**Work instruction**
The records are to be reproduced verbatim.

**Extracted page text data**
________________________________________

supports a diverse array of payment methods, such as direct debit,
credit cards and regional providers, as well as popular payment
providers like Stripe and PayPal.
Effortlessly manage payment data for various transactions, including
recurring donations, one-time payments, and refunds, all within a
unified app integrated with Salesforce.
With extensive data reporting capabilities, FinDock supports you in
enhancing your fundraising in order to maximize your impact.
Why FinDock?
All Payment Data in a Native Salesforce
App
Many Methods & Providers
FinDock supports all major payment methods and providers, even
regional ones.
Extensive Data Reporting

________________________________________

**Result below**
supports a diverse array of payment methods, such as direct debit,
credit cards and regional providers, as well as popular payment
providers like Stripe and PayPal.
Effortlessly manage payment data for various transactions, including
recurring donations, one-time payments, and refunds, all within a
unified app integrated with Salesforce.
With extensive data reporting capabilities, FinDock supports you in
enhancing your fundraising in order to maximize your impact.
Why FinDock?
All Payment Data in a Native Salesforce
App
Many Methods & Providers
FinDock supports all major payment methods and providers, even
regional ones.
Extensive Data Reporting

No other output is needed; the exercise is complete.